The first law of thermodynamics states that
$$\frac{D}{Dt}(K+U)=W+H,$$
where K is the kinetic energy, U is the internal energy, W is the power of the external forces and H is the heat flux. I have seen (in my textbook) how this was reduced to the local law
$$\rho\frac{De}{Dt}=\sigma:D-\nabla\cdot q+\rho\mathbb E,$$
where $\rho$ is the density, $e$ is the energy per unit mass, $\sigma$ is the stress tensor, $D$ is the rate of deformation tensor, $q$ is the heat flux vector, $\mathbb E$ is the internal heat generation per unit mass. And ":" is the double dot product.

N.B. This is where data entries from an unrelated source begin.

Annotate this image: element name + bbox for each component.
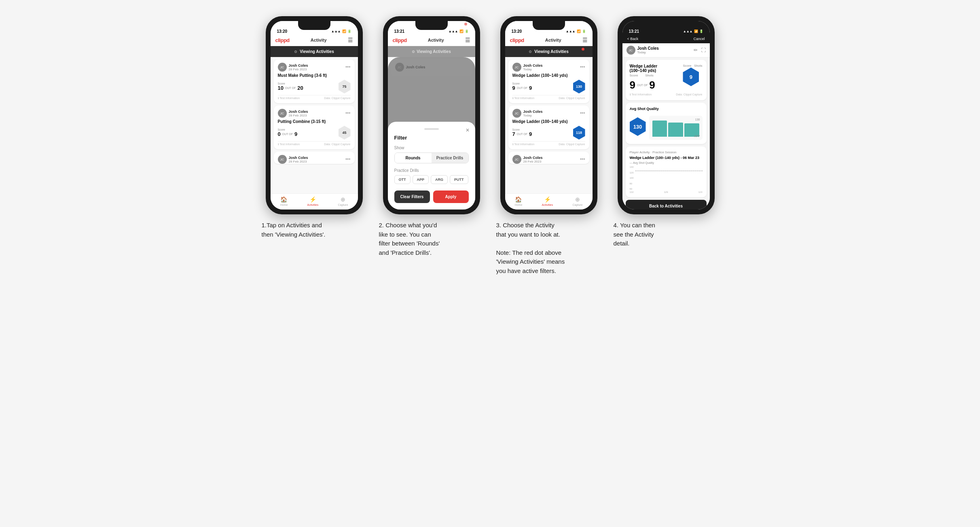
nav-bar-1: clippd Activity ☰ — [271, 35, 358, 46]
status-time-2: 13:21 — [394, 29, 405, 34]
nav-title-3: Activity — [545, 38, 561, 42]
chart-bar-1 — [652, 121, 667, 137]
activity-item-3-2[interactable]: JC Josh Coles Today ••• Wedge Ladder (10… — [508, 106, 589, 149]
avatar-1-2: JC — [278, 109, 287, 118]
edit-icon[interactable]: ✏ — [694, 47, 698, 53]
phone-screen-3: 13:20 ▲▲▲ 📶 🔋 clippd Activity ☰ ⚙ Viewin… — [505, 21, 593, 210]
red-dot-3 — [582, 48, 584, 51]
chip-arg[interactable]: ARG — [431, 175, 448, 184]
chip-putt[interactable]: PUTT — [450, 175, 468, 184]
activity-title-1-2: Putting Combine (3-15 ft) — [278, 119, 351, 124]
filter-modal-2: ✕ Filter Show Rounds Practice Drills Pra… — [388, 122, 475, 210]
bottom-nav-home-3[interactable]: 🏠 Home — [515, 196, 523, 206]
logo-2: clippd — [393, 37, 407, 43]
detail-user-name: Josh Coles — [637, 46, 659, 51]
activity-list-3: JC Josh Coles Today ••• Wedge Ladder (10… — [505, 57, 593, 193]
phone-2: 13:21 ▲▲▲ 📶 🔋 clippd Activity ☰ ⚙ Viewin… — [383, 16, 480, 214]
phone-screen-1: 13:20 ▲▲▲ 📶 🔋 clippd Activity ☰ ⚙ Viewin… — [271, 21, 358, 210]
more-dots-1-2[interactable]: ••• — [345, 110, 351, 116]
activity-item-1-3[interactable]: JC Josh Coles 28 Feb 2023 ••• — [274, 152, 355, 164]
detail-avg-card: Avg Shot Quality 130 130 APP — [626, 103, 707, 144]
detail-avg-hex: 130 — [630, 117, 646, 136]
logo-1: clippd — [275, 37, 290, 43]
filter-rounds-btn[interactable]: Rounds — [395, 153, 432, 163]
phone-notch-3 — [533, 21, 565, 30]
step-description-3: 3. Choose the Activity that you want to … — [496, 221, 601, 275]
user-date-1-1: 28 Feb 2023 — [289, 68, 308, 71]
filter-toggle-row: Rounds Practice Drills — [394, 152, 469, 163]
phone-1: 13:20 ▲▲▲ 📶 🔋 clippd Activity ☰ ⚙ Viewin… — [266, 16, 363, 214]
menu-icon-3[interactable]: ☰ — [582, 37, 588, 43]
phone-notch-1 — [298, 21, 330, 30]
logo-3: clippd — [510, 37, 524, 43]
apply-button[interactable]: Apply — [433, 190, 469, 203]
filter-practice-btn[interactable]: Practice Drills — [432, 153, 468, 163]
step-4: 13:21 ▲▲▲ 📶 🔋 < Back Cancel JC Josh Cole… — [614, 16, 719, 248]
user-name-1-2: Josh Coles — [289, 110, 308, 114]
expand-icon[interactable]: ⛶ — [701, 47, 706, 53]
phone-screen-2: 13:21 ▲▲▲ 📶 🔋 clippd Activity ☰ ⚙ Viewin… — [388, 21, 475, 210]
menu-icon-2[interactable]: ☰ — [465, 37, 470, 43]
viewing-activities-bar-1[interactable]: ⚙ Viewing Activities — [271, 46, 358, 57]
user-info-1-2: JC Josh Coles 28 Feb 2023 — [278, 109, 308, 118]
bottom-nav-capture-1[interactable]: ⊕ Capture — [338, 196, 348, 206]
back-to-activities-button[interactable]: Back to Activities — [626, 200, 707, 210]
modal-close-button[interactable]: ✕ — [466, 127, 470, 133]
step-2: 13:21 ▲▲▲ 📶 🔋 clippd Activity ☰ ⚙ Viewin… — [379, 16, 484, 257]
filter-title: Filter — [394, 135, 469, 141]
step-description-1: 1.Tap on Activities and then 'Viewing Ac… — [262, 221, 367, 239]
detail-header-4: < Back Cancel — [622, 35, 710, 43]
chip-app[interactable]: APP — [413, 175, 429, 184]
status-time-4: 13:21 — [629, 29, 639, 34]
viewing-activities-label-1: Viewing Activities — [300, 49, 334, 54]
bottom-nav-capture-3[interactable]: ⊕ Capture — [572, 196, 582, 206]
status-icons-4: ▲▲▲ 📶 🔋 — [683, 30, 703, 33]
user-info-1-1: JC Josh Coles 28 Feb 2023 — [278, 63, 308, 72]
phone-screen-4: 13:21 ▲▲▲ 📶 🔋 < Back Cancel JC Josh Cole… — [622, 21, 710, 210]
chart-area: 130 APP — [649, 116, 703, 140]
shot-quality-3-1: 130 — [573, 80, 585, 93]
phone-4: 13:21 ▲▲▲ 📶 🔋 < Back Cancel JC Josh Cole… — [618, 16, 715, 214]
chip-ott[interactable]: OTT — [394, 175, 411, 184]
chart-bar-2 — [668, 123, 683, 137]
status-time-1: 13:20 — [277, 29, 288, 34]
status-icons-1: ▲▲▲ 📶 🔋 — [331, 30, 351, 33]
detail-content: Wedge Ladder(100–140 yds) Score Shots 9 … — [622, 57, 710, 210]
bottom-nav-1: 🏠 Home ⚡ Activities ⊕ Capture — [271, 193, 358, 210]
activity-item-1-2[interactable]: JC Josh Coles 28 Feb 2023 ••• Putting Co… — [274, 106, 355, 149]
filter-chips-row: OTT APP ARG PUTT — [394, 175, 469, 184]
activity-title-1-1: Must Make Putting (3-6 ft) — [278, 73, 351, 78]
detail-shots: 9 — [649, 79, 655, 91]
more-dots-1-1[interactable]: ••• — [345, 64, 351, 70]
filter-drills-label: Practice Drills — [394, 168, 469, 173]
nav-title-2: Activity — [428, 38, 444, 42]
phone-3: 13:20 ▲▲▲ 📶 🔋 clippd Activity ☰ ⚙ Viewin… — [500, 16, 597, 214]
menu-icon-1[interactable]: ☰ — [348, 37, 353, 43]
clear-filters-button[interactable]: Clear Filters — [394, 190, 430, 203]
bottom-nav-activities-3[interactable]: ⚡ Activities — [542, 196, 553, 206]
detail-user-row: JC Josh Coles Today ✏ ⛶ — [622, 43, 710, 57]
activity-item-3-1[interactable]: JC Josh Coles Today ••• Wedge Ladder (10… — [508, 59, 589, 103]
viewing-activities-bar-3[interactable]: ⚙ Viewing Activities — [505, 46, 593, 57]
back-button[interactable]: < Back — [627, 37, 639, 41]
detail-practice-card: Player Activity · Practice Session Wedge… — [626, 146, 707, 197]
nav-bar-3: clippd Activity ☰ — [505, 35, 593, 46]
bottom-nav-home-1[interactable]: 🏠 Home — [280, 196, 288, 206]
nav-title-1: Activity — [311, 38, 327, 42]
status-icons-2: ▲▲▲ 📶 🔋 — [449, 30, 469, 33]
user-name-1-1: Josh Coles — [289, 63, 308, 68]
activity-item-3-3[interactable]: JC Josh Coles 28 Feb 2023 ••• — [508, 152, 589, 164]
activity-item-1-1[interactable]: JC Josh Coles 28 Feb 2023 ••• Must Make … — [274, 59, 355, 103]
cancel-button[interactable]: Cancel — [693, 37, 705, 41]
step-description-2: 2. Choose what you'd like to see. You ca… — [379, 221, 484, 257]
bottom-nav-activities-1[interactable]: ⚡ Activities — [307, 196, 319, 206]
session-chart: 140 120 100 80 60 — [630, 166, 703, 190]
activity-footer-1-2: ℹ Test Information Data: Clippd Capture — [278, 141, 351, 146]
modal-actions: Clear Filters Apply — [394, 190, 469, 203]
avatar-4: JC — [627, 46, 635, 55]
activity-list-1: JC Josh Coles 28 Feb 2023 ••• Must Make … — [271, 57, 358, 193]
shot-quality-1-1: 75 — [339, 80, 351, 93]
user-date-1-2: 28 Feb 2023 — [289, 114, 308, 117]
viewing-activities-label-3: Viewing Activities — [534, 49, 568, 54]
step-3: 13:20 ▲▲▲ 📶 🔋 clippd Activity ☰ ⚙ Viewin… — [496, 16, 601, 275]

I want to show that the above is equivalent to the following:
$$\rho\frac{D}{Dt}(e+\frac{v^2}{2})=\nabla\cdot(\sigma\cdot v)+\rho f\cdot v+\rho\mathbb E-\nabla\cdot q$$
Here, $v$ is the velocity and $f$ is the net body force per unit mass.

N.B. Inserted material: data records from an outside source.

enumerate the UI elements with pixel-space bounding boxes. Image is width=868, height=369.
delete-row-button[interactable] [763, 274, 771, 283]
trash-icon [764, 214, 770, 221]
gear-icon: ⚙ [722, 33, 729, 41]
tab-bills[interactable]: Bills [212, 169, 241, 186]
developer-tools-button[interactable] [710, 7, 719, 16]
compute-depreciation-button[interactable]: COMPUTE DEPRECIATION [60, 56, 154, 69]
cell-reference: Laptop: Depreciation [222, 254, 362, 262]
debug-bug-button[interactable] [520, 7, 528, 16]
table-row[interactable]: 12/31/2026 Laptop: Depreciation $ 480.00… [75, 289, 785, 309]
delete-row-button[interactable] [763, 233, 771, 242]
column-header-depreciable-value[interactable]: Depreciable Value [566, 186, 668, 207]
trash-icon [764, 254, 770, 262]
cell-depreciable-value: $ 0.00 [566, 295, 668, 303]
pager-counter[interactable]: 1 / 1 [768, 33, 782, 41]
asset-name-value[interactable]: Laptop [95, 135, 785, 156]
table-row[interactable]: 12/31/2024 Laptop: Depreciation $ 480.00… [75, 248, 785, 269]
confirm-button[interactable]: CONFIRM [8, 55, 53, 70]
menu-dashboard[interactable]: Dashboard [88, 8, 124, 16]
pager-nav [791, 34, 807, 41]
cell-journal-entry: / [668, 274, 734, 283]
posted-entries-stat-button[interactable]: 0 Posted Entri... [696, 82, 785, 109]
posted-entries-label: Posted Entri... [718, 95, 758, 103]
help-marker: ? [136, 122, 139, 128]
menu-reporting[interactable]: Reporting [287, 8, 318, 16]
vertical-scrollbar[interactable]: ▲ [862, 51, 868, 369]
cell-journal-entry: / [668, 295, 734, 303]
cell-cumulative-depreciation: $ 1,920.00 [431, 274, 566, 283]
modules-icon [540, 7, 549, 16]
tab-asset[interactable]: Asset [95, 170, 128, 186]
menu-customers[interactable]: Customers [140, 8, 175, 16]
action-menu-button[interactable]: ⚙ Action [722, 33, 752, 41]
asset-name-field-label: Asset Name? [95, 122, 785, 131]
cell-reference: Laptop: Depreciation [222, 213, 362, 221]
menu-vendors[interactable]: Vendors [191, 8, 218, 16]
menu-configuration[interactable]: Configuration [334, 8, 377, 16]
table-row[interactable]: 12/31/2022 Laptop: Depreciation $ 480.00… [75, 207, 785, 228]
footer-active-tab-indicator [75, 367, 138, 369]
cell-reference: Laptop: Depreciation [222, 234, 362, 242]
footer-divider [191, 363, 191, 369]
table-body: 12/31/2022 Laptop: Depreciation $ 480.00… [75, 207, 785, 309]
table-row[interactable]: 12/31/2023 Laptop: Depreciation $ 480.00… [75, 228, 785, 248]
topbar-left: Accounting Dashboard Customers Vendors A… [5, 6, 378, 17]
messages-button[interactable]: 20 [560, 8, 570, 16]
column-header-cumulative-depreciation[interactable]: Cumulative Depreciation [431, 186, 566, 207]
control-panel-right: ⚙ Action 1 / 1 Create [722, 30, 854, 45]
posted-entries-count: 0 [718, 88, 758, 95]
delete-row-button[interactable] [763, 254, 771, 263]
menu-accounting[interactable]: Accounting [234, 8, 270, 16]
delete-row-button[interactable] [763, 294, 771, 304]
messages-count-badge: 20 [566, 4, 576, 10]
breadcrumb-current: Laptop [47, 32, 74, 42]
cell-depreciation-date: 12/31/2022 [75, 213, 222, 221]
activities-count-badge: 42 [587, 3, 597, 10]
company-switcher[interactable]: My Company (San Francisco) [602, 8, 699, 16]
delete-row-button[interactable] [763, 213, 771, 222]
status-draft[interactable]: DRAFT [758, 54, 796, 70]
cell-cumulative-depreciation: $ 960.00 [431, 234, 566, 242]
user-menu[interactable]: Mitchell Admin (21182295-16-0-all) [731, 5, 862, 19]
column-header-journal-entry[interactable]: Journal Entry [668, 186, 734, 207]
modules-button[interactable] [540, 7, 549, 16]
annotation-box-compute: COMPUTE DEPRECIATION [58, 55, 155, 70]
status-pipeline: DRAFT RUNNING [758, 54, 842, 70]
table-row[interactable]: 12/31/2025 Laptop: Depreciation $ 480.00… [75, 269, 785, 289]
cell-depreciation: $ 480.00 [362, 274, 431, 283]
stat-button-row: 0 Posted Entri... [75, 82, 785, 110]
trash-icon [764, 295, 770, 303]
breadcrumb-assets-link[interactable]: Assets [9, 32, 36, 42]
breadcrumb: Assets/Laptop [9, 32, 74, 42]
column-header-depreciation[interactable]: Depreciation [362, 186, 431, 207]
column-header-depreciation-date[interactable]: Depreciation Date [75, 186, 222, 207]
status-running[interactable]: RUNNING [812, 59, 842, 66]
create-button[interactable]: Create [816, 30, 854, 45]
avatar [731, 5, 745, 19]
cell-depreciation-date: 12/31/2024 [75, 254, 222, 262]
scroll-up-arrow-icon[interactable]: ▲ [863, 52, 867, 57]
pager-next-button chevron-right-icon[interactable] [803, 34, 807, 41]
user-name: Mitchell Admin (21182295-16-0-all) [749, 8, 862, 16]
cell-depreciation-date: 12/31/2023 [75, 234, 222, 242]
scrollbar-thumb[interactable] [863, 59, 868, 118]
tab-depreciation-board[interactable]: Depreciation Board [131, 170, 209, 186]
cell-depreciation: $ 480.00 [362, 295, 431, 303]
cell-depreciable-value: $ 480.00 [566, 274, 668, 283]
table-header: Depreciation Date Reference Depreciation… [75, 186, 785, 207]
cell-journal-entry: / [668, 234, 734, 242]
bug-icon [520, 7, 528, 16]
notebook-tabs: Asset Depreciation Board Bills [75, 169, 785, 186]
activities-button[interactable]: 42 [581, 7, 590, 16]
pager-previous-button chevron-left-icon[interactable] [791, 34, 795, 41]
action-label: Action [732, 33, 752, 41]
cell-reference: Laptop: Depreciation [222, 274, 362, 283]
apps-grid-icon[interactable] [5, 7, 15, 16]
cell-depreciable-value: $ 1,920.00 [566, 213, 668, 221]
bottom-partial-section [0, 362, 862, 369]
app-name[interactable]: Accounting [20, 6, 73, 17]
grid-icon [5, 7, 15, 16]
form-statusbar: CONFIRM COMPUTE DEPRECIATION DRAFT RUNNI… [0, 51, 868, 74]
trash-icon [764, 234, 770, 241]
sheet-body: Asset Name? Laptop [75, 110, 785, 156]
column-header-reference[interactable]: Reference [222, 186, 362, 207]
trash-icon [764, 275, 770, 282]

(The book is An Introduction to Continuum Mechanics by J. Reddy, a Cambrige edition.)
Best Answer
Just calculate the difference between the first and second equation you want to show to be equivalent. The difference should be $0=0$ if they're equivalent. You actually get: $$ -\rho \frac{D}{Dt}(\frac{v^2}{2}) =\sigma:D-\nabla\cdot (\sigma\cdot v)-\rho f\cdot v$$ All the other terms agree.
The equation above really says $0=0$ because the terms may be matched one-by-one. First, $$ -\rho \frac{D}{Dt}(\frac{v^2}{2}) =-\rho v\cdot \frac{D}{Dt}v = -\rho v\cdot f $$ because the net body force per unit mass $f$ may be written as $a$ which is just $F=ma$ calculated per unit mass. And $Dv/Dt =a$. So the left hand side is equal to the last term of the right hand side.
Similarly, $$\sigma:D = \nabla\cdot (\sigma\cdot v)$$ so the first two terms of the right hand side cancel, too. This identity is a bit more subtle but at least schematically, the rate of the deformation tensor $D$ is also related to some spatial derivative of the velocity, $\nabla v\sim \nabla (D/Dt)x\sim (D/Dt)\nabla x\sim D$, with some proper contractions. Both terms are linear in $\sigma$. In the sequence of derivations, note that the deformation is measured from the tensor components of $\nabla x$ of a sort (how much the dislocation in meters depends on the position in meters: that's how you get the deformation; and it's differentiated because it's the rate).
It's a bit confusing that $\sigma$ is $\nabla$ differentiated on one side but not the other but some continuity equation for the stress tensor will deal with that... (The extra term that may appear in this continuity equation for the stress tensor is probably what converts a partial derivative to the "total" time derivative, something I neglected above, too.) This answer admits that it's not complete but I believe that the textbook on mechanics has to have the detailed description of all the steps sketched above somewhere.